Das Wrestling-Business und die Frauen (und die Probleme)

Ich bin ein großer Wrestlingfan. Das ist sicher. Für mich gibt es in Richtung Unterhaltung nichts besseres! Ich meine damit nicht das Ringen, sondern das Pro-Wrestling, welches von Organisationen wie der WWE betrieben wird. Diese Matches sind vorher unter den Kämpfern und hinter den Kulissen genauestens abgesprochen. Jeder Move ist besprochen, der Ausgang ist sicher. Manch einer mag jetzt behaupten, dass dies nicht echt sei aber das ist ein Trugschluss, denn die Schmerzen und die Attacken bleiben die gleichen. Diese Männer schonen sich nicht und setzen, wie in jedem anderen Kampfsport auch, ihre Gesundheit auf’s Spiel.

Der Reiz am Wrestling besteht aber darin, dass man eigentlich sicher sein kann, eine gute Show geliefert zu bekommen. Erinnert sich noch jemand an den wenige Sekunden dauernden Klitschko-Kampf? Die Zuschauer waren stinksauer, weil sie gutes Geld für die Show ausgegeben haben und Action sehen wollten. In der WWE passiert sowas nicht. Hier wird für eine zwei bis vier Stunden Show bezahlt und die bekommt man auch. Und wenn die Leute hinter den Kulissen nicht gepennt haben und die Kämpfer auch das nötige Talent mitbringen, gibt es sehr spannende Matches zu bewundern. Das es abgesprochen ist, ist doch völlig unwichtig. Ich sehe das einfach als einen Film oder eine Serie an. Nur weil das abgesprochen ist, findet man es auch nicht weniger unterhaltsam.

Jedenfalls gibt es in dieser eigentlich von Männern dominierten Sportart auch vereinzelte weibliche Kämpfer. Diese haben dann natürlich ihren eigenen Kader und einen eigenene Titel.

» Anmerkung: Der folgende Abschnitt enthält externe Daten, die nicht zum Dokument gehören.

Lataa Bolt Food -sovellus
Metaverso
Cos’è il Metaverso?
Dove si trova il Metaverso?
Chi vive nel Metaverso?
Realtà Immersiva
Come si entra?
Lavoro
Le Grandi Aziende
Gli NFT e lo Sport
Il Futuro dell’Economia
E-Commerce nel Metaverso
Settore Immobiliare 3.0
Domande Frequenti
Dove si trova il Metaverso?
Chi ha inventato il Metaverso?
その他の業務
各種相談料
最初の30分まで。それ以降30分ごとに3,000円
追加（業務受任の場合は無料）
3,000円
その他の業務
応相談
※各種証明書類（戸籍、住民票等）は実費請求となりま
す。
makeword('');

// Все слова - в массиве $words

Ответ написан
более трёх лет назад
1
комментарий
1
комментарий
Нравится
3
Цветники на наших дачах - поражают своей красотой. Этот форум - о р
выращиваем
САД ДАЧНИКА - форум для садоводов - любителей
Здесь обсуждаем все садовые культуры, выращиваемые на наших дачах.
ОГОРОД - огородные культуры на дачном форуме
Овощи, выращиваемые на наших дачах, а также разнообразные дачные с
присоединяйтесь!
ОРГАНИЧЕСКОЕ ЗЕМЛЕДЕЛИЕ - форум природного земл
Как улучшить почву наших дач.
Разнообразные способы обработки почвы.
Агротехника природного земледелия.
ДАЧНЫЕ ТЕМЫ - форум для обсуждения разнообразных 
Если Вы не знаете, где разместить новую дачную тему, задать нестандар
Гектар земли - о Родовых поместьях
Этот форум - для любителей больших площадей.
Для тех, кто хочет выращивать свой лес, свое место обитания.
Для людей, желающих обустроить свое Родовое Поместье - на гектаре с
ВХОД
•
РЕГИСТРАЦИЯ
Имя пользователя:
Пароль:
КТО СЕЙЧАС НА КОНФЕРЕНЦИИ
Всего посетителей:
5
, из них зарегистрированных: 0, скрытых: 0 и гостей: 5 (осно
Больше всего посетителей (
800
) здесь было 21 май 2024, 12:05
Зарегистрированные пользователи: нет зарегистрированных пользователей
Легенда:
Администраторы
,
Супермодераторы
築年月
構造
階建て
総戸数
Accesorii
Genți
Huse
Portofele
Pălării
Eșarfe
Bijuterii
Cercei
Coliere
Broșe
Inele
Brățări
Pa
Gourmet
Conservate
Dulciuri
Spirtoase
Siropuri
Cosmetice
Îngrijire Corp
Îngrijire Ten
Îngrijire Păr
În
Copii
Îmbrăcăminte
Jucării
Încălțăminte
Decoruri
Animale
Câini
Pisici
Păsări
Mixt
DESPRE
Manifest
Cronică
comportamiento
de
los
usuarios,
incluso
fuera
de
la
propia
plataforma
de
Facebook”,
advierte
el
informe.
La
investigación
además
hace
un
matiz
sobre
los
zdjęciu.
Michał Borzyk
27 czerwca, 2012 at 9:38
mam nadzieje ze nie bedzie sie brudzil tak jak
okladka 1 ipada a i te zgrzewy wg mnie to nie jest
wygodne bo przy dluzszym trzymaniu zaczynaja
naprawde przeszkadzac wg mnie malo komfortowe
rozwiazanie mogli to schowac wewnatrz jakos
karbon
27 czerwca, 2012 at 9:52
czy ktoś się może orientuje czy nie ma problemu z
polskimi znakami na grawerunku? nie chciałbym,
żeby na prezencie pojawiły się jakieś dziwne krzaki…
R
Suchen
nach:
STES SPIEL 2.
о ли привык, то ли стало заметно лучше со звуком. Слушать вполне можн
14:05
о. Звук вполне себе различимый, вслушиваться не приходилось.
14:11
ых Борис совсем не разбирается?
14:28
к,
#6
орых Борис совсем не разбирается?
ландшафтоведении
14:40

Was in den letzten Jahren alerdings mit den weiblichen Wrestlern passiert, ist eine Schande.

Wir erinnern uns mal ein paar Jahre zurück. Noch um 2005 herum haben wir tolle Frauenmatches in der WWE bestaunen dürfen. Athletische Wrestlerinnen gaben sich nichts, kämpften in wichtigen und langen Matches mit gut erzählter Hintergrundstory um den Titel. Das war tolles Entertainment und unterschied sich nicht von den Kämpfen ihrer mänlichen Kollegen. Es gab große Publikumsreaktionen und jeder fieberte mit. Dann aber gab es irgendwann einen Bruch. Für mich ist es sehr schwer zu sagen, woran es lag aber plötzlich passierte es: Das Wrestlingbusiness verlor das Interesse an den Frauen.

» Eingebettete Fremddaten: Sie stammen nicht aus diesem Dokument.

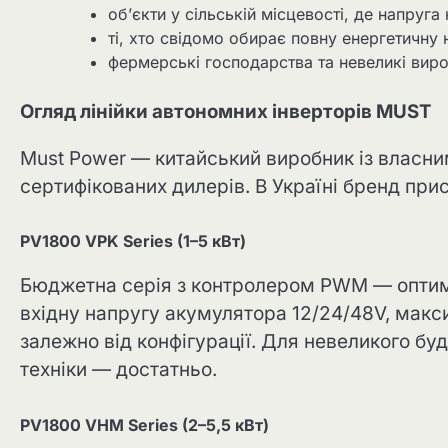
об’єкти у сільській місцевості, де напруга 
ті, хто свідомо обирає повну енергетичну 
фермерські господарства та невеликі виро
Огляд лінійки автономних інверторів MUST
Must Power — китайський виробник із власн
сертифікованих дилерів. В Україні бренд присут
PV1800 VPK Series (1–5 кВт)
Бюджетна серія з контролером PWM — оптима
вхідну напругу акумулятора 12/24/48V, мак
залежно від конфігурації. Для невеликого бу
техніки — достатньо.
PV1800 VHM Series (2–5,5 кВт)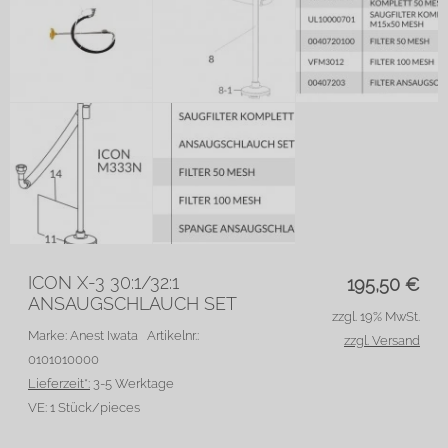
ICON X-3 30:1/32:1
195,50
€
ANSAUGSCHLAUCH SET
zzgl. 19% MwSt.
Marke: Anest Iwata
Artikelnr.:
zzgl. Versand
0101010000
Lieferzeit*:
3-5 Werktage
VE:
1 Stück/pieces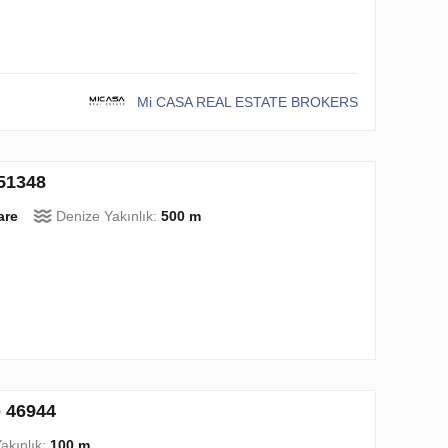
Mi CASA REAL ESTATE BROKERS
 51348
are
Denize Yakınlık:
500 m
o 46944
akınlık:
100 m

In einem langsamen Zerfall konnte man zusehen, wie die Matches der Frauen immer uninspirierter, immer vorhersehbarer, immer langweiliger und zuletzt immer kürzer wurden. Die Frauen bekamen immer weniger Sendezeit und sind inzwischen nicht einmal garantiert wöchentlich zu sehen (also einmal pro Show). Die echten Wrestlerinnen, diejenigen, die viele Jahre Kampfsport trainiert haben (u.a. Tae-Kwon-Do & Jiu Jitsu, von dem was ich gehört habe), wurden bald durch Models ersetzt, die kurz einen Crashkurs bekamen und dann ein wenig durch den Ring hüpften. Bitte versteht mich nicht falsch – manch eine hat es schon zu etwas gebracht und auch die „echten“ Kämpferinnen sind weit weg von hässlich oder übertrainiert, aber die meisten blieben stets das was sie waren und das ist kein Wrestler. Das Publikum merkt das und heute gibt es kaum noch Reaktionen. Es herrscht Desinteresse.

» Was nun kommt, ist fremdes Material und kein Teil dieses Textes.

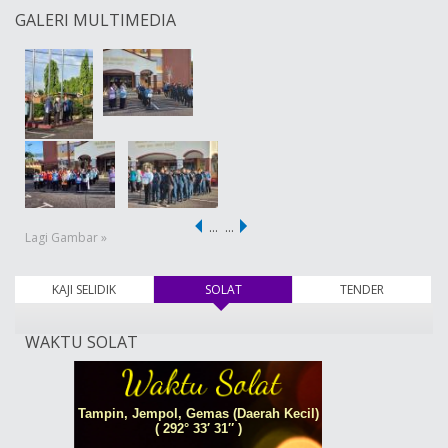
GALERI MULTIMEDIA
…
…
Lagi Gambar »
KAJI SELIDIK
SOLAT
(tab aktif)
TENDER
WAKTU SOLAT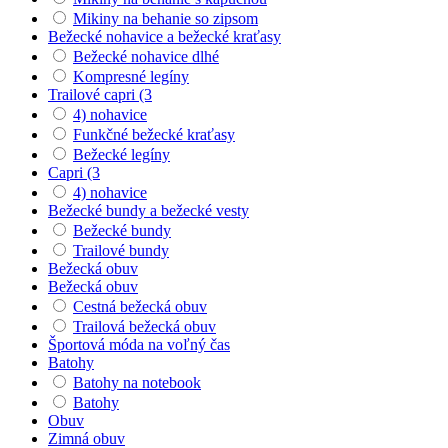
Mikiny na behanie so zipsom
Bežecké nohavice a bežecké kraťasy
Bežecké nohavice dlhé
Kompresné legíny
Trailové capri (3
4) nohavice
Funkčné bežecké kraťasy
Bežecké legíny
Capri (3
4) nohavice
Bežecké bundy a bežecké vesty
Bežecké bundy
Trailové bundy
Bežecká obuv
Bežecká obuv
Cestná bežecká obuv
Trailová bežecká obuv
Športová móda na voľný čas
Batohy
Batohy na notebook
Batohy
Obuv
Zimná obuv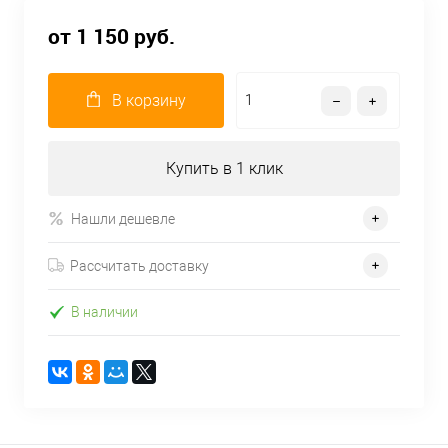
от 1 150 руб.
В корзину
Купить в 1 клик
Нашли дешевле
Рассчитать доставку
В наличии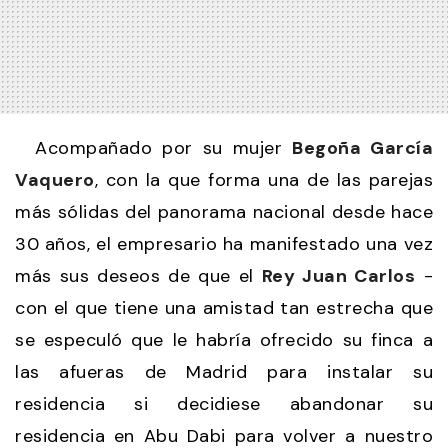
Acompañado por su mujer
Begoña García
Vaquero
, con la que forma una de las parejas
más sólidas del panorama nacional desde hace
30 años, el empresario ha manifestado una vez
más sus deseos de que el
Rey Juan Carlos
-
con el que tiene una amistad tan estrecha que
se especuló que le habría ofrecido su finca a
las afueras de Madrid para instalar su
residencia si decidiese abandonar su
residencia en Abu Dabi para volver a nuestro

Ich weiß nicht, ob das Management den männlichen Zuschauern damit einen Gefallen tun wollte. Mir haben sie damit jedenfalls keinen getan, denn heute ist ein Frauenmatch leider gleichzusetzen mit einer Werbepause, die schneller vorbei ist, als ich vom Klo zurückkommen kann. Das ist doppelt schade, weil es auch heute noch Wrestlerinnen gibt, die ihr Leben lang davon träumten, das zu sein, was sie heute sind und dennoch nicht die Chancen bekommen, die sie verdienen. In erster Linie blicke ich hiermit auf AJ Lee. Sie ist eine Frau, die als kleines Mädchen Schlange stand, um sich von Größen wie Lita ein Autogramm geben zu lassen, weil sie später so sein wollte wie sie. Ihr Wunsch auf wahre Größe als Wrestler wurde ihr bisher verwehrt und sie fand ihre Rolle bis jetzt nur in Manager-Rollen oder als Vorgesetzter (natürlich alles im Rahmen ihrer Rolle). Und das, obwohl wir schon mehr als einmal ihre quirlige Art im Kampf bewundern durften, wie sie mit ihren 49 Kg, verteilt auf 1,60 m, wie ein Flummi herumhüpft. Abgesehen davon spielt sie auch ihre jetzige Rolle im Hintergrund absolut herausragend gut.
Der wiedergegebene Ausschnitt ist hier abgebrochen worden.